**Data**
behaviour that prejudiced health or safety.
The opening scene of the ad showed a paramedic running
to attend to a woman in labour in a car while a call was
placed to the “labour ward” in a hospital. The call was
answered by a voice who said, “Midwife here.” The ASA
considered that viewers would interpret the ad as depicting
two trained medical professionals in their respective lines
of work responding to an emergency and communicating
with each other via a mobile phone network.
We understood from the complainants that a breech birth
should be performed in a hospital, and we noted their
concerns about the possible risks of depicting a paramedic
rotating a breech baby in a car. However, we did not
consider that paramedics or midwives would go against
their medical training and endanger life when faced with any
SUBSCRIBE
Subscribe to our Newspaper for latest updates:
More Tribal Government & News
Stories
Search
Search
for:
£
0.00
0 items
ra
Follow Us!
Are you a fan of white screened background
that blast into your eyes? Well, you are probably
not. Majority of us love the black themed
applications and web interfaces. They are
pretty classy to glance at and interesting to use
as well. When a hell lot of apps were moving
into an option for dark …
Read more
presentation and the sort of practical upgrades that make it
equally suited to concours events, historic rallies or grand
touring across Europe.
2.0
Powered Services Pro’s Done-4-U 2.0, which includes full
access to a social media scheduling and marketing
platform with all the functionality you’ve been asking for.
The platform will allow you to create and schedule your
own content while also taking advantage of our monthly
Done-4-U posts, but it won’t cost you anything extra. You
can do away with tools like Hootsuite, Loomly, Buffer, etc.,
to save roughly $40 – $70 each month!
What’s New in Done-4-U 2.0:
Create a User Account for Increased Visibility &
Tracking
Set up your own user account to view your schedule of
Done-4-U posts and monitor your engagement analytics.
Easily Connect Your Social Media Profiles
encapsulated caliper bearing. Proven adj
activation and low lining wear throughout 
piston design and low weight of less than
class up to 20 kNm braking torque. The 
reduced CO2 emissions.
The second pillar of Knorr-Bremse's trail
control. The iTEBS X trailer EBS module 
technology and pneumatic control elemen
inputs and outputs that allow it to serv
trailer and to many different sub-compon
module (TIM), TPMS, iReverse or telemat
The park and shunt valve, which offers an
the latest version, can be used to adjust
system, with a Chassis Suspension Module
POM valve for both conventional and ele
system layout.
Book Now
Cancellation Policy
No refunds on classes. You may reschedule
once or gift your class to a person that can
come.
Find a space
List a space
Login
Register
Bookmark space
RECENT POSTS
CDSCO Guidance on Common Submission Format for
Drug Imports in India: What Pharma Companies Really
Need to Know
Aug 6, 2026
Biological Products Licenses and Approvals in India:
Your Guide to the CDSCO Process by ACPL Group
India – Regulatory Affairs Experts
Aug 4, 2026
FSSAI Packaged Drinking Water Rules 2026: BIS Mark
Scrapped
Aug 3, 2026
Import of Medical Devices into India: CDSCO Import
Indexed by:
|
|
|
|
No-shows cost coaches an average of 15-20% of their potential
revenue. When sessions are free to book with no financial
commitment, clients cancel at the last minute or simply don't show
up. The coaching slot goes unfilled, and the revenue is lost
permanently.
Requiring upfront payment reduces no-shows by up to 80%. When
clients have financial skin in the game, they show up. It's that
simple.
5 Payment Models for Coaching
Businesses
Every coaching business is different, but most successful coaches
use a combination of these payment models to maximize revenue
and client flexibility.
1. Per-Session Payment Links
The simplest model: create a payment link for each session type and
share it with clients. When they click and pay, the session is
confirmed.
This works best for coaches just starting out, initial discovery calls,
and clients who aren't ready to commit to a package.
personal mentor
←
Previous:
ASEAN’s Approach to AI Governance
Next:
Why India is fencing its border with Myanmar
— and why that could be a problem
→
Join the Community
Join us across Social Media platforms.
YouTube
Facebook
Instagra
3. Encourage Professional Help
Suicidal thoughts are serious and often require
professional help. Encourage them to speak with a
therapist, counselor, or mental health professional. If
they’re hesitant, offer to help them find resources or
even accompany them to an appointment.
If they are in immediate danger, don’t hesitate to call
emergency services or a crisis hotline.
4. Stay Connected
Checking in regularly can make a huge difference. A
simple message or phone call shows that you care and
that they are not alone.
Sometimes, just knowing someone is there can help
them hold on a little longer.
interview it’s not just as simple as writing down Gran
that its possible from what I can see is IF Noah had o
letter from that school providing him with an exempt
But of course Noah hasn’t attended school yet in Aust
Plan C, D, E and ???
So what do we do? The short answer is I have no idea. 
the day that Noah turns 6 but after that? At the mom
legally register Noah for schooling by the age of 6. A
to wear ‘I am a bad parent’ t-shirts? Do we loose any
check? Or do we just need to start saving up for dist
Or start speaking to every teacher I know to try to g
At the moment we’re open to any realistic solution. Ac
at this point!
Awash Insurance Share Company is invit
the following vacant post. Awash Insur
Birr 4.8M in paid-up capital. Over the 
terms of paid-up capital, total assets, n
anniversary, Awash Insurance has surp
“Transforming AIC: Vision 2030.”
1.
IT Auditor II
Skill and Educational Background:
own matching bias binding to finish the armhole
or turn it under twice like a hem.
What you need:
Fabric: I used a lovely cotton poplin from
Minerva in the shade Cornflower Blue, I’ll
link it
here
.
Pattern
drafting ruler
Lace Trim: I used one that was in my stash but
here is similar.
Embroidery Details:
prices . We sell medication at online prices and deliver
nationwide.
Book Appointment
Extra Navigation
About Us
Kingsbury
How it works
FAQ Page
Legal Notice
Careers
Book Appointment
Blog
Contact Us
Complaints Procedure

**How to complete this task**
Please print exactly what appears from the first line of the data through the line with "Are you a fan of white screened background", including both of those lines and nothing past them.

**Answer to this problem**
behaviour that prejudiced health or safety.
The opening scene of the ad showed a paramedic running
to attend to a woman in labour in a car while a call was
placed to the “labour ward” in a hospital. The call was
answered by a voice who said, “Midwife here.” The ASA
considered that viewers would interpret the ad as depicting
two trained medical professionals in their respective lines
of work responding to an emergency and communicating
with each other via a mobile phone network.
We understood from the complainants that a breech birth
should be performed in a hospital, and we noted their
concerns about the possible risks of depicting a paramedic
rotating a breech baby in a car. However, we did not
consider that paramedics or midwives would go against
their medical training and endanger life when faced with any
SUBSCRIBE
Subscribe to our Newspaper for latest updates:
More Tribal Government & News
Stories
Search
Search
for:
£
0.00
0 items
ra
Follow Us!
Are you a fan of white screened background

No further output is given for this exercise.